Well, as some of you may already know, I do not like where I live. My short-term objective is to get out, and my long-term objective is to stay out.
First, I live in a small town about an hour outside of Minneapolis. It's a major hassle as it makes meeting friends and socializing in general very expensive. The town also has a disproportionately high poor white trash population; meth busts are common. Crime is actually pretty bad in town too, with lots of break-ins to cars and burglaries. Utility rates are higher here than in Minneapolis because of the town's massive debts. The town also sucks at snow removal, so driving around town is like Russian roulette with cars.
The greater Minneapolis-St. Paul area isn't much better. Downtown, save for the skyway network that is only open for a few hours on weekdays, is boring. Downtown St. Paul isn't much better, save for better parking and less crime. Traffic congestion is terrible and the proposed "solutions" by our metro overlords always result in more roads getting torn up.
The "positives" that people point out aren't really positive at all. Bike trails, for one. Do you know how cold it is in this city? Who in their right mind would want to ride a bicycle here? Also, cyclists are nuisances on city streets because they don't obey traffic laws; the entitlement mentality is rampant in smug bicycle-riding Minneapolitans.
Lots of theater and art? Couldn't care less. I got roped into going to some ridiculous art performance thing a few years ago. It cost $20 and we had to sit there for nearly an hour before this woman came out and started making these horrible screeching noises on some instrument. The one silver lining from that story is that I was never invited to another one again.
Good shopping?
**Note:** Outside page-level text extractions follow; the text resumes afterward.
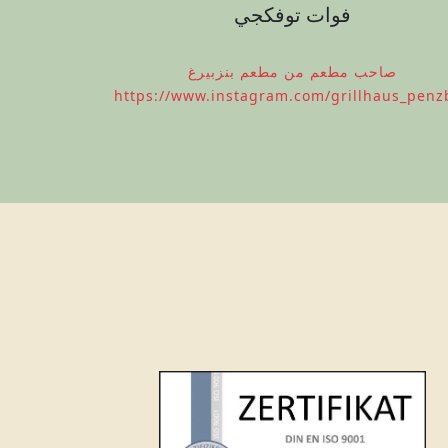
فوات توفكجي
صاحب مطعم من مطعم بنزبيرغ
https://www.instagram.com/grillhaus_penz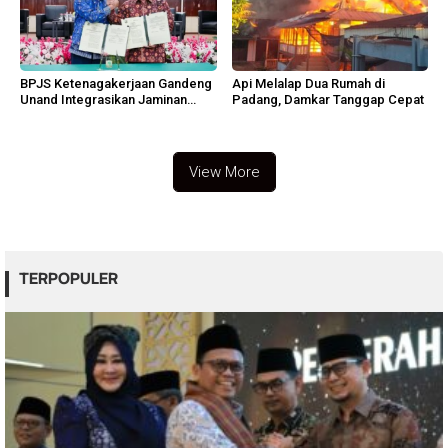
BPJS Ketenagakerjaan Gandeng
Api Melalap Dua Rumah di
Unand Integrasikan Jaminan
Padang, Damkar Tanggap Cepat
Sosial
View More
TERPOPULER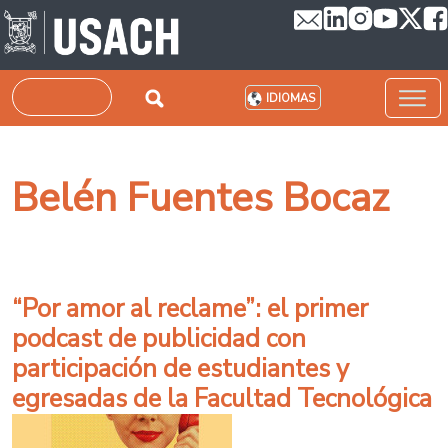
Pasar al contenido principal
Buscar
IDIOMAS
Belén Fuentes Bocaz
“Por amor al reclame”: el primer
podcast de publicidad con
participación de estudiantes y
egresadas de la Facultad Tecnológica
Maybe 20 years ago. All the malls and shopping areas have gone downhill since. That applies to downtown, too; there used to be a lot more down there years ago, but they've all been converted to offices since then.
No Japanese grocery store. Some other major metro areas don't have them either, but at least those areas are within driving distance of other areas. I knew a couple of people that made a trip to Chicago, a six-hour drive, just to go to the Mitsuwa grocery store.
Kiplinger's had a good line about Minneapolis: "Minneapolis is progressive and hip, but with a Midwestern sensibility." That's right. Do you know what that means? Taxes. While the taxes are bad enough on their own, the "Midwestern sensibility" is really paternalistic Puritanism. Don't expect to buy alcohol on Sundays, and don't expect to find it in grocery stores. For places that do have alcohol sales, you have to go in and out separate doors. Politics in Minnesota is backwards too: the DFL (local Democratic Party) does everything in its power to try and make Minnesota the highest-taxed state in the country, and the GOP offers only token resistance and is content to be the party of complaining about abortion and not enough people going to church.
Lastly, Minnesota is cold. It's cold for six months out of the year. When it isn't cold, it's humid and mosquito-riddled. It isn't just cold, though, it's bitter cold. It's lose-a-toe-to-hypothermia cold.
Whew! That was a lot.
Maybe Perfection will have some positive things to say.